◆ What you have to do: Without any pictures, copy the records below once more, exactly as they are.

Data to use START

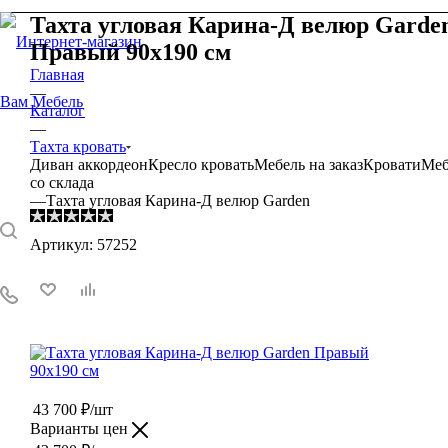
Тахта угловая Карина-Д велюр Garde
Правый 90х190 см
Главная
—
0
0
0
Каталог
—
Тахта кровать
Диван аккордеон
Кресло кровать
Мебель на заказ
Кровати
Меб
со склада
—
Тахта угловая Карина-Д велюр Garden
Артикул:
57252
43 700
₽
/шт
Варианты цен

Data to use END

◆ Answer space:
Тахта угловая Карина-Д велюр Garde
Правый 90х190 см
Главная
—
0
0
0
Каталог
—
Тахта кровать
Диван аккордеон
Кресло кровать
Мебель на заказ
Кровати
Меб
со склада
—
Тахта угловая Карина-Д велюр Garden
Артикул:
57252
43 700
₽
/шт
Варианты цен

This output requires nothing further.